David Copperfield–you quote it.
AB: I took a David Copperfield class years ago at school, and it was the first time I had a teacher who really opened my eyes. The first time I thought, "Books are wonderful and you can get lost in them." It was a Dickens class, and that book specifically was, you know, eight or 900 pages. I was 16 or 17, and that feeling of I can't believe how I'm getting lost in this book has always stuck with me. The opening is kind of about like, am I going to be the hero of my life? I, I don't know yet, I still don't know–but I want these pages, his book, my work, to maybe answer that.
The word "preble" recurs in your work, here as the main character's name. What is it? All I could find was it's a place name.
AB: I used to live in upstate New York, and driving from Rochester to Baltimore, we'd pass the town of Preble. I think it's pronounced "pre-bill," but I always liked the sound of "prebble." But it was just a sign, you know, that I would pass over and over again. And eventually, you just kinda…you fall in love with a word or a name, and it kind of becomes its own thing, but I don't know, maybe 'cause it also sounds like a pebble. It sounds kind of small. It fit this character. Just a little Preble, you know, in the big world.
It feels lonesome. Your film has a powerful sense of melancholy.

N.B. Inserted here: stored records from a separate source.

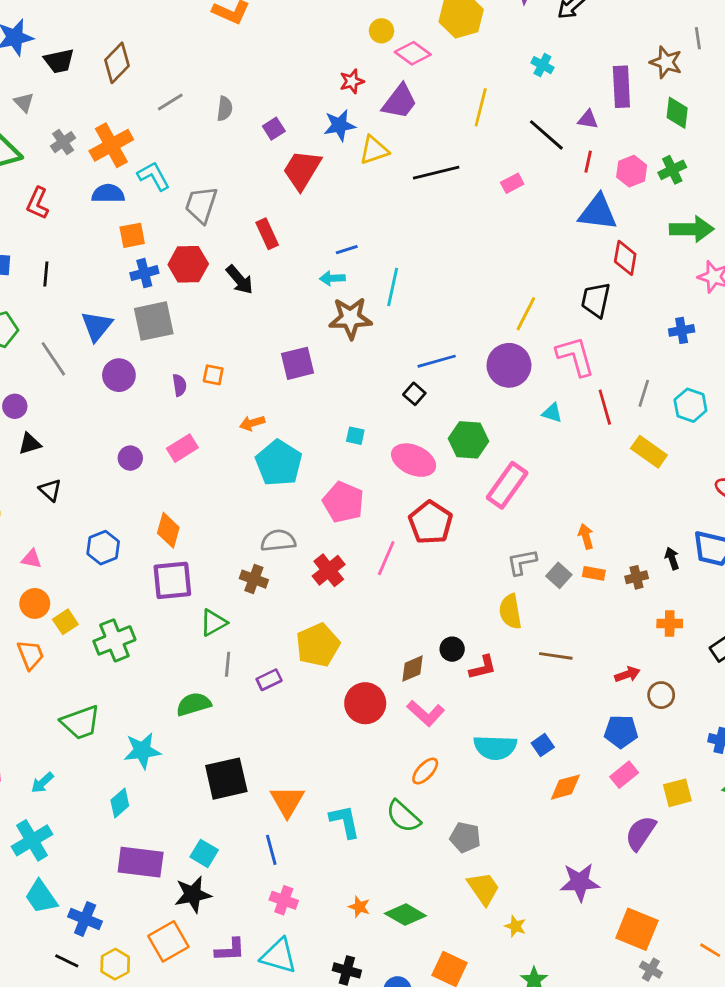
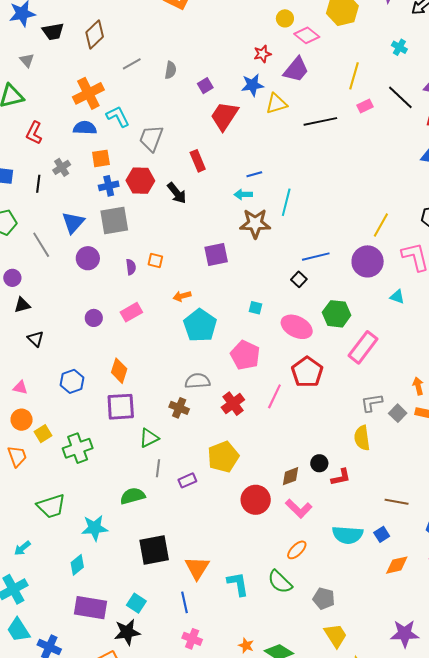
gray cross: (63, 142) -> (62, 167), moved
pink rectangle: (512, 183) -> (365, 106), moved
brown line: (556, 656) -> (397, 502), moved

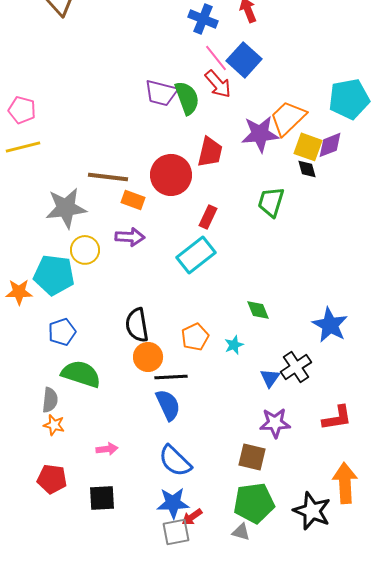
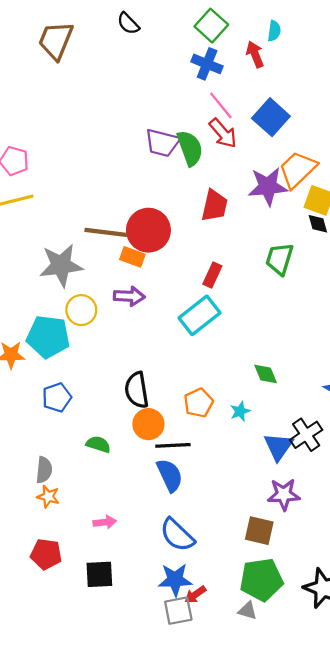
blue square: (244, 60) -> (271, 117), moved
red circle: (171, 175) -> (148, 230), moved
green semicircle: (81, 374) -> (98, 444), moved, size x0.6
blue triangle: (270, 378) -> (278, 446), size x1.4

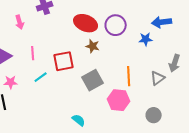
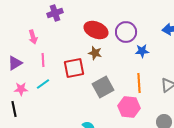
pink arrow: (20, 22) -> (33, 37), moved
blue star: (146, 39) -> (142, 51), moved
brown star: (93, 46) -> (95, 53), moved
cyan line: (41, 77) -> (43, 84), moved

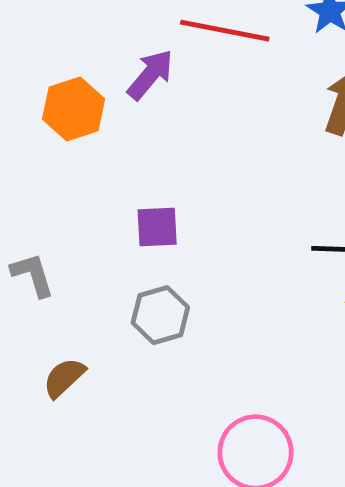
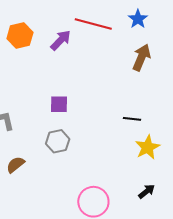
orange hexagon: (74, 109) -> (20, 36), moved

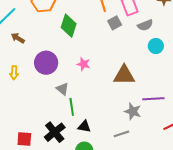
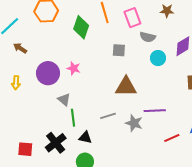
gray square: (115, 23) -> (119, 50), moved, turned 32
gray semicircle: (145, 25) -> (148, 37), turned 35
green diamond: (69, 26) -> (81, 27), moved
pink star: (84, 64) -> (74, 68), moved
gray line: (121, 134) -> (108, 116), moved

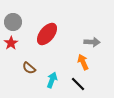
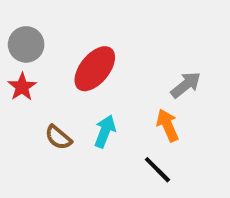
gray arrow: (92, 42) -> (186, 85), turned -42
cyan arrow: (52, 80) -> (105, 131), moved

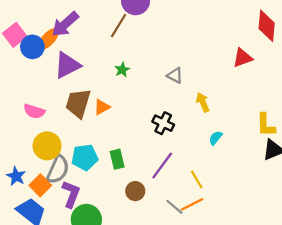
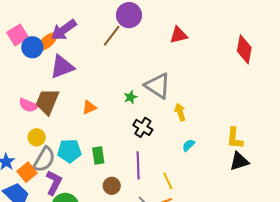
red triangle: (243, 58) -> (179, 35), moved
green star: (122, 70) -> (130, 97), moved
gray triangle: (175, 75) -> (158, 86), size x1.8
brown trapezoid: (78, 103) -> (47, 102), moved
yellow circle: (47, 146) -> (37, 137), size x0.7
purple line: (162, 166) -> (138, 165), turned -44

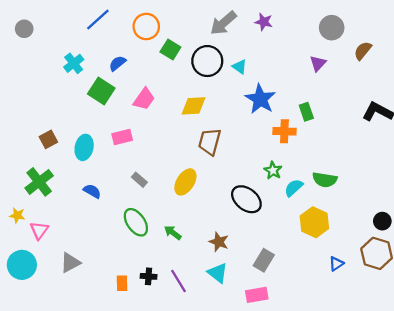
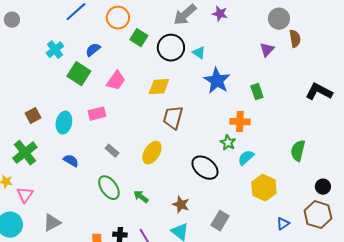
brown semicircle: (363, 51) -> (295, 39), moved, turned 132
orange cross: (284, 131) -> (240, 122), moved
green semicircle: (325, 180) -> (298, 151), moved, turned 95

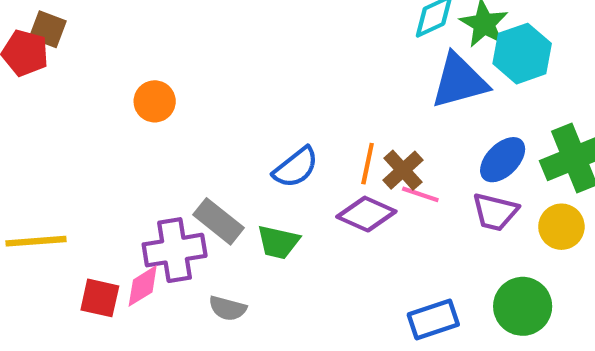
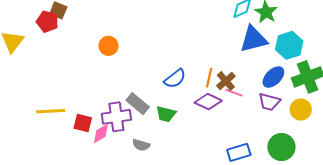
cyan hexagon: (522, 54) -> (289, 45), moved
red square: (100, 298) -> (83, 123), moved

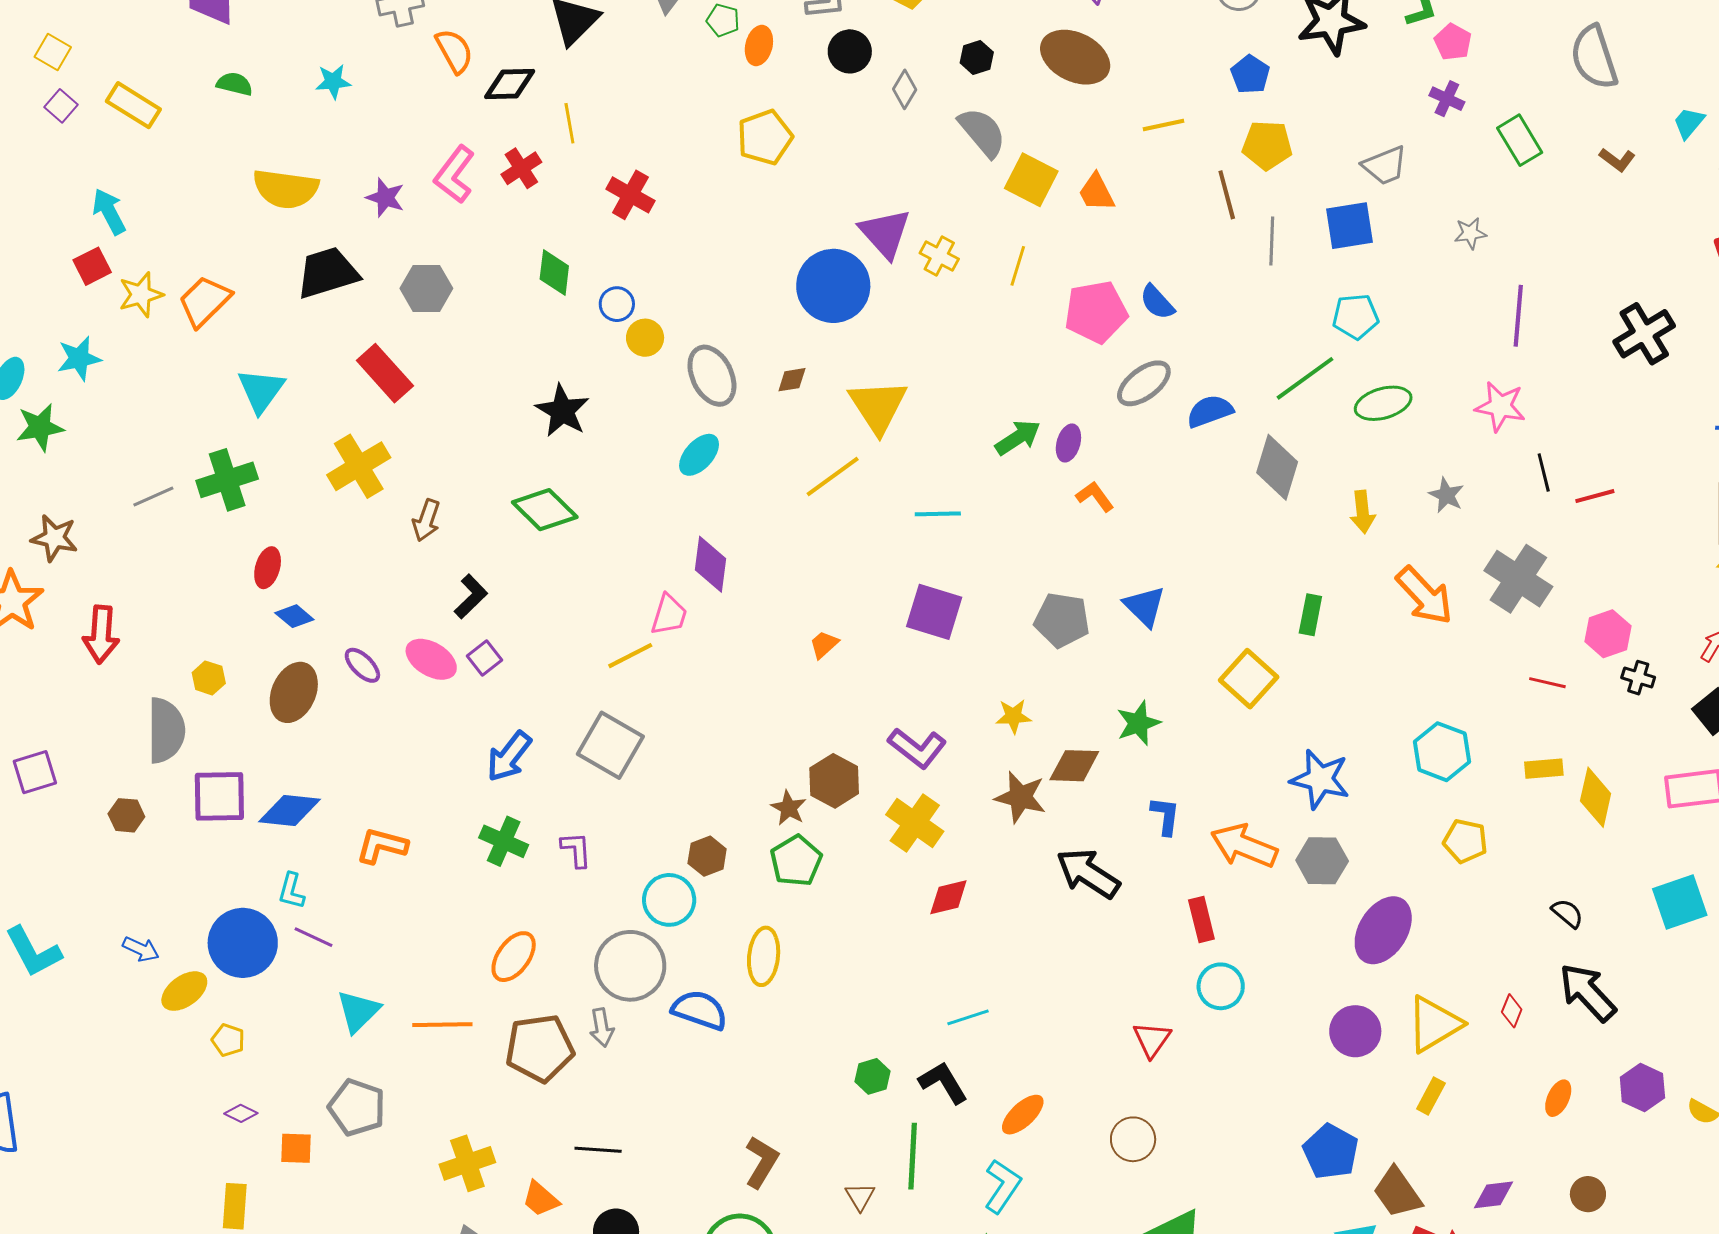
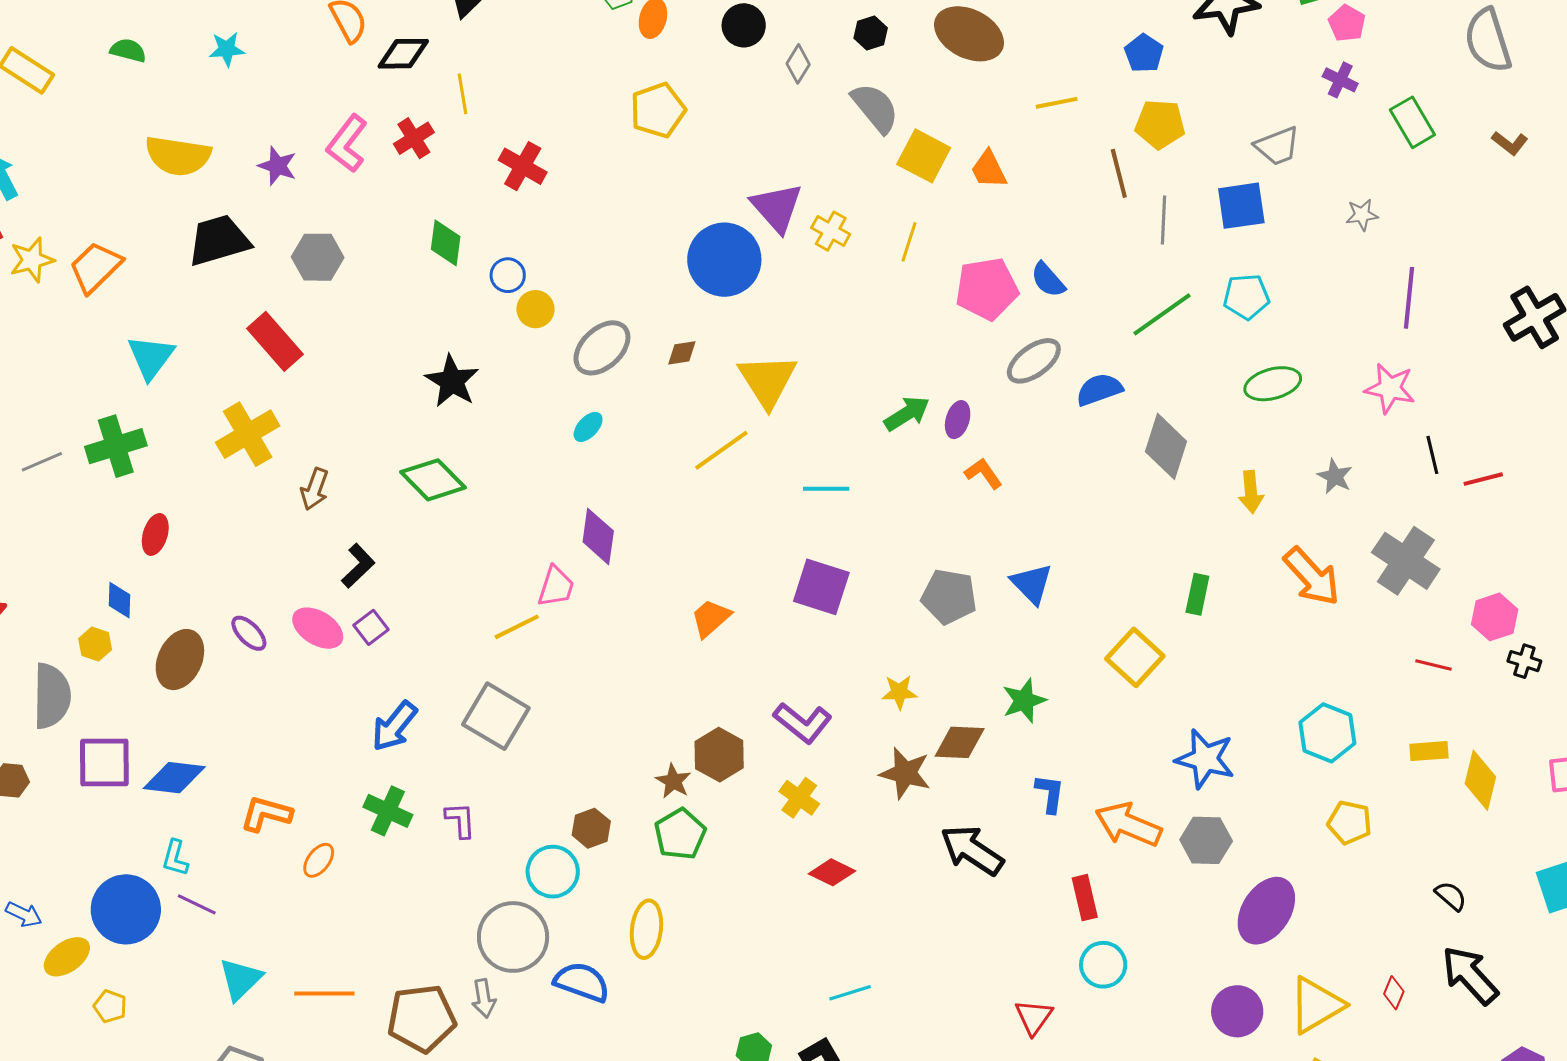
gray ellipse: (712, 376) -> (602, 348), turned 72
green line: (1305, 378) -> (1162, 314), moved
cyan ellipse: (699, 455) -> (588, 427), size x0.7
blue diamond: (294, 616) -> (120, 600), moved, turned 51
orange trapezoid: (824, 644) -> (711, 618), size x1.4
yellow cross: (915, 823) -> (799, 798), size x0.7
red diamond: (948, 897) -> (832, 872), turned 39
orange ellipse: (514, 957) -> (319, 860), moved, size x0.7

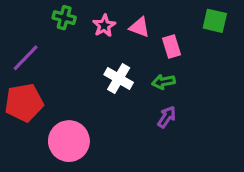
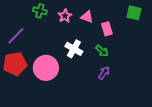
green arrow: (164, 82) -> (102, 51), turned -128
pink circle: (69, 141) -> (46, 68), moved

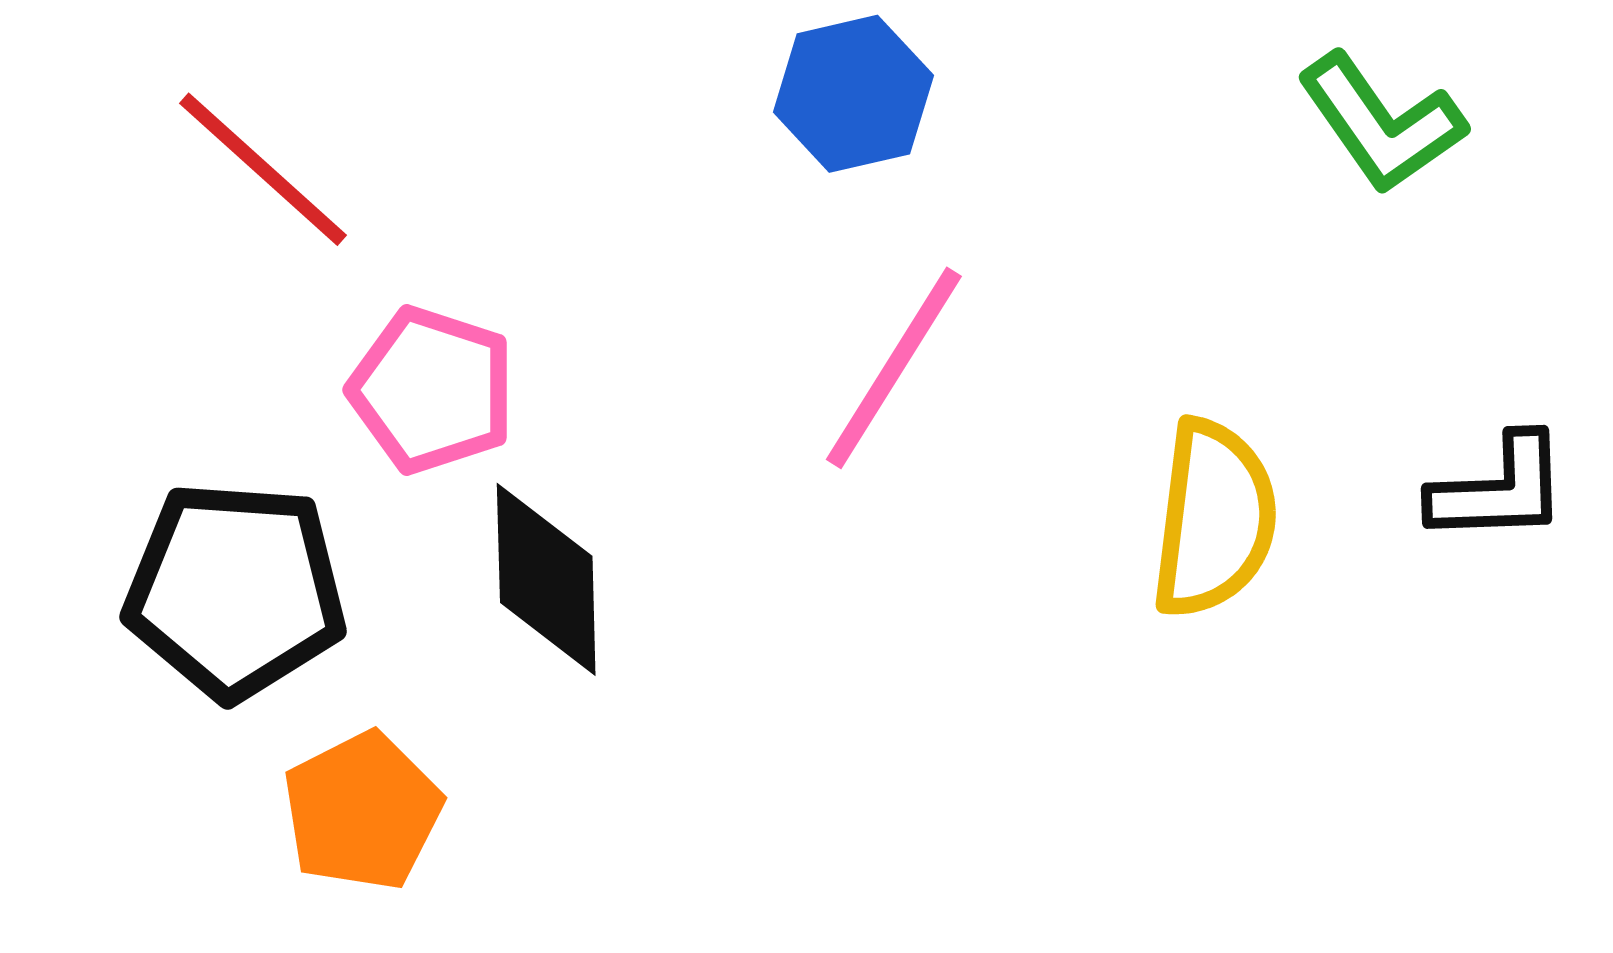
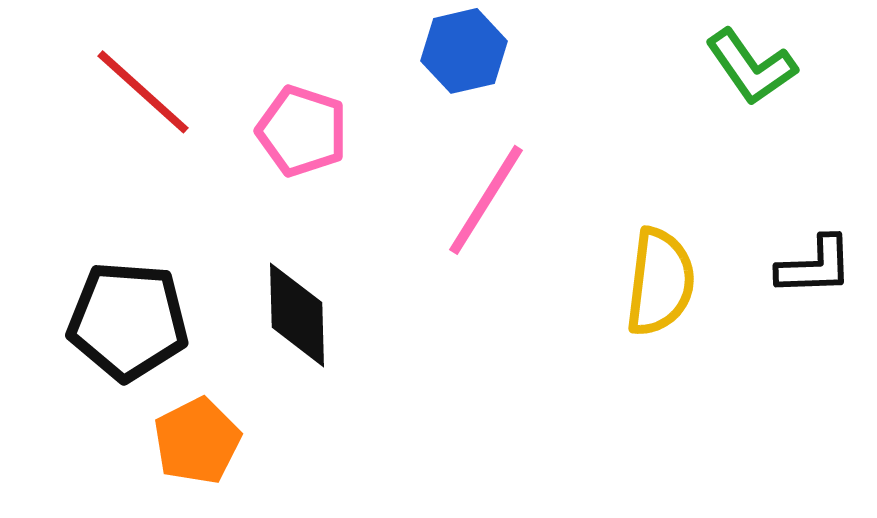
pink pentagon: (432, 390) -> (302, 131), moved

KA: That's a big word. We always try to get to "melancholy." I don't know. I feel like, for us, it's this strongest of feelings, and it's so difficult to get to without… Especially if you're trying to be really lighthearted with certain things. But yeah, I'm glad that melancholy pulled through.
I saw a ring on your finger, Kentucker, and I'm just thinking like, you know, when you decide to fall in love with somebody, you know somebody is going to die before the other one has, and the other one has to watch it. Love is an act of masochism.
KA: Yeah. I love that. I think about that every, every night going to sleep, looking at my wife, thinking this is going to end[.] We joke. We want to die within like 20 minutes of each other. Cause there's just, I don't know how to go beyond that. What happens after the love of your life leaves seems too much to bear. I can't even imagine with kids. I think we had decided not to have kids cause it was too much pain and melancholy. Like, let's just cut down on the amount of people that we're going to lose or are going to lose us and go from there.